Paars-plus?

Met dank overgenomen van C.G. (Kees) van der Staaij i, gepubliceerd op zaterdag 3 juli 2010.

Het zomerreces van de Kamer is begonnen. Intussen gaan de werkzaamheden voor de vorming van een nieuw kabinet natuurlijk gewoon onverminderd door. In de laatste vergaderweek hebben we een ‘tussendebat’ in de Kamer gevoerd naar aanleiding van het eindverslag van de verkenningen van informateur Rosenthal. Het debat maakte nog eens duidelijk dat er weinig uitzicht is op de vorming van een centrum-rechtse coalitie.

Helaas komen de contouren van een paars-pluscoalitie inmiddels meer en meer in beeld. Bij de geloofwaardigheid en slagvaardigheid van zo’n coalitie zijn heel wat vragen te stellen. Wie hun verkiezingsprogramma’s naast elkaar legt, ziet op tal van thema’s ingrijpende verschillen: omvang en tempo van bezuinigingen, woningmarkt, hypotheekrente-aftrek, toekomst van sociale zekerheid en ontwikkelingssamenwerking.
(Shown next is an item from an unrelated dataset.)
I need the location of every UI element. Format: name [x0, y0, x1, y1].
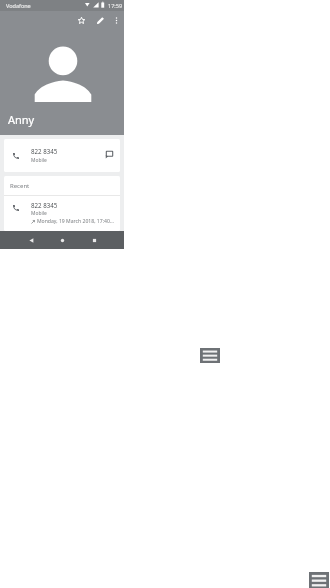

Maar ook op het terrein van het buitenlandse beleid - bijvoorbeeld de houding tegenover Israel en de strijd tegen het terrorisme, de inzet van defensie- liggen de opvattingen ver uiteen.
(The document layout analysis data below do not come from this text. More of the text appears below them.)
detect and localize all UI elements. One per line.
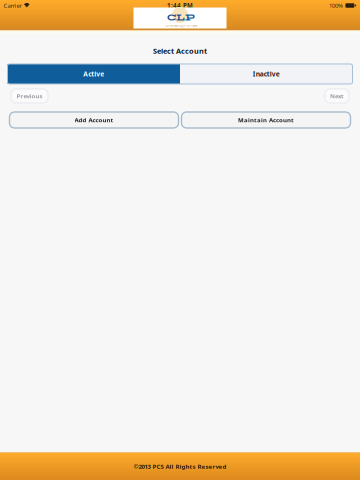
- staticText: Previous: [16, 92, 42, 100]
- staticText: 100%: [329, 1, 343, 10]
- button[interactable]: Previous: [11, 89, 48, 103]
- button[interactable]: Next: [325, 89, 349, 103]
- button[interactable]: Add Account: [10, 112, 178, 128]
- button[interactable]: Maintain Account: [182, 112, 350, 128]
- staticText: Active: [83, 69, 104, 78]
- staticText: 1:44 PM: [167, 1, 193, 10]
- button[interactable]: Active: [8, 64, 180, 84]
- button[interactable]: Inactive: [180, 64, 352, 84]
- staticText: Carrier: [4, 1, 22, 10]
- staticText: Next: [330, 92, 344, 100]
- staticText: Maintain Account: [238, 116, 294, 124]
- staticText: Add Account: [74, 116, 114, 124]
- staticText: Inactive: [253, 69, 280, 78]
- staticText: Consumers Light & Power: [164, 24, 198, 28]
- staticText: CLP: [167, 12, 195, 24]
- staticText: ©2013 PCS All Rights Reserved: [134, 462, 226, 471]
- staticText: Select Account: [153, 46, 207, 56]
En waar er meer eensgezindheid tussen deze paarse partijen is, is dat helaas soms juist op thema’s waar wij ons zorgen over maken: een meer liberale omgang met winkeltijden, een knabbelen aan de vrijheid van onderwijs op het terrein van toelating van leerlingen en benoeming van leerkrachten, zelfbeschikking als centrale waarde bij de vragen rond bescherming van het leven. Gaat dit het verbindende cement worden in zo’n nieuwe coalitie? Reden genoeg om te hopen dat uiteindelijk een andere coalitie tot stand zal komen dan paars-plus!